The just-finalized regulation concerned with gene-spliced plants is not the first time that biotechnology (and society) has been a victim of EPA’s wrong-headed policymaking. In 1997, the agency issued a regulation under the Toxic Substances Control Act, the effect of which has been to halt most research into any "new’’ microorganism—defined inexplicably as one containing combinations of DNA from unrelated sources—that might be used, for example, to degrade oil spills or clean up toxic wastes. For EPA, "newness" is synonymous with risk, and because gene-splicing techniques can easily be used to create new gene combinations with DNA from disparate sources, these techniques "have the greatest potential to pose risks to people or the environment," according to the agency’s tortured logic. As described above, however, a broad scientific consensus disagrees, holding that the genetic technique employed is irrelevant to risk, as is the origin of a snippet of DNA that may be moved from one organism to another; what matters is its function.

The EPA is promoting the interests of big agribusiness companies at the expense of the public interest.

The final regulation on gene-spliced plants emerges at a time when the Bush administration is still operating with a skeleton crew, one that includes a scientifically challenged EPA chief, Christine Todd Whitman, and her deputy, Linda Fisher, a former Monsanto senior executive who continues to promote industry’s interests at the expense of the public interest. The vast expense of the EPA’s policy—actually a kind of punitive tax—acts as a market-entry barrier to seed and biotech companies undertaking gene-splicing research, so big agribusiness companies and the monolithic Biotechnology Industry Organization have lobbied hard for it.

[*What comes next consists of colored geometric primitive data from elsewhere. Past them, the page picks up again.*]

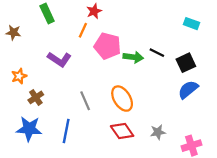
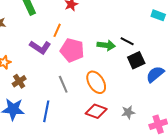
orange line: (83, 30) -> (57, 30), moved
pink pentagon: (108, 46) -> (72, 50), moved
black square: (186, 63) -> (136, 60), moved
red diamond: (122, 131) -> (96, 111), turned -35

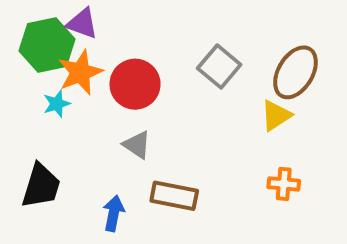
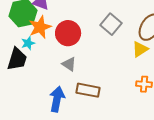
black trapezoid: (41, 186) -> (17, 59), moved
blue arrow: (114, 213) -> (57, 99), size x1.4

Little can be done in the short run to remedy this public policy debacle. Even a direct order from the president to revise the policy and undertake remedial rule making would likely be ignored by tenured bureaucrats—and would take years, in any case. Getting the current regulation written and published took more than seven years—with the EPA and the Clinton White House strongly behind it.

EPA’s inept approach to biotechnology is not an anomaly. The agency has been widely criticized for being inefficient and unscientific. When the Office of Management and Budget analyzed the cost-effectiveness of a panoply of regulations throughout the federal government, of the 30 least cost-effective regulations on the list, no fewer than 17 had been imposed by the EPA. This impression of inefficiency is reinforced in an analysis by Washington, D.C.–based Resources for the Future (RFF) of eight major EPA regulatory programs of the past two decades. RFF concluded that the science behind the policy often gets distorted or ignored: "EPA for a variety of reasons is unwilling, unable, and unequipped to address and acknowledge the uncertainties in the underlying science."

EPA administrator Whitman should be put on notice that she is on probation, that another major blunder will result in President Bush "accepting her resignation," as the euphemism goes. And Ms. Fisher should depart now, before she does further damage.

The new EPA regulation is only one symptom of the rot within, but it is a serious one. It ensures that the potential of biotechnology applied to agriculture and food production is tarnished. So is the health of the environment. And so is the reputation of the Bush White House.